With respect to the transfer of the obligation to attend Mass, he says: “At least in the U.S., we have been given the advice for years that if the Immaculate Conception is transferred to December 9, the obligation does NOT transfer.”
The above is true for the U.S. Canon law says the following regarding these days for the universal Church:
“Canon 1246. §1. Sunday, on which by apostolic tradition the paschal mystery is celebrated, must be observed in the universal Church as the primordial holy day of obligation. The following days must also be observed: the Nativity of our Lord Jesus Christ, the Epiphany, the Ascension, the Body and Blood of Christ, Holy Mary the Mother of God, her Immaculate Conception, her Assumption, Saint Joseph, Saint Peter, and Saint Paul the Apostles, and All Saints.
“§2. With the prior approval of the Apostolic See, however, the conference of bishops can suppress some of the holy days of obligation or transfer them to a Sunday.”
Several commentaries on the Code of Canon Law regarding holy days of obligation agree that the obligation does transfer. However, as can be seen above, bishops’ conferences have wide leeway in choosing to dispense holy days that coincide with a workday or are transferred and even to reduce the overall number of holy days of obligation.
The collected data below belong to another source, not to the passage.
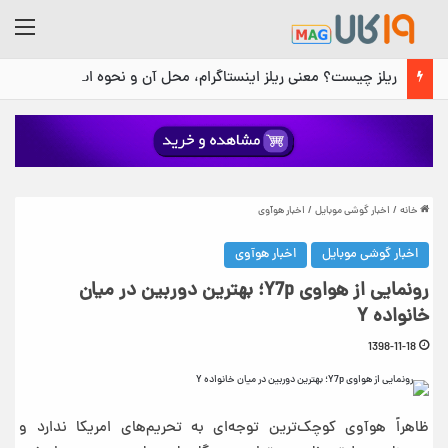
منو
ریلز چیست؟ معنی ریلز اینستاگرام، محل آن و نحوه استفاده
خانه
/
اخبار گوشی موبایل
/
اخبار هوآوی
اخبار گوشی موبایل
اخبار هوآوی
رونمایی از هواوی Y7p؛ بهترین دوربین در میان
خانواده Y
1398-11-18
ظاهراً هوآوی کوچک‌ترین توجه‌ای به تحریم‌های امریکا ندارد و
U.S. bishops have generally dispensed from the obligation of rest on working days and also dispense from the obligation to attend Mass in most cases when the feast falls on Saturday or Monday. Some feasts have also been transferred to a Sunday.
Other bishops’ conferences have made other choices in accordance with their pastoral reality. Indeed it would seem that only Vatican City and the Ticino area of Switzerland retain all of the holy days mentioned in Canon 1246 on their proper days.
The reader also observes, “Regarding a permanent exception to observing the Immaculate Conception on Sunday, it seems to have been granted to Argentina and Peru, and perhaps other countries as well.”
I was unaware of this, and it is true. Since this is primarily a pastoral concession, there are some conditions in applying this exception:
— It only applies to Masses with the faithful. Priests who celebrate or concelebrate without the presence of the faithful follow the universal calendar.
— So as not to lose the sense of Advent the second reading must be that of the Sunday of Advent.
— The homily should reference Advent.
— In the Prayer of the Faithful at least one petition must have the sense of Advent, and the prayer must conclude with the collect of the Second Sunday of Advent of the corresponding cycle (ABC).
— The concession concerns Masses with the faithful and hence does not apply to the Liturgy of the Hours.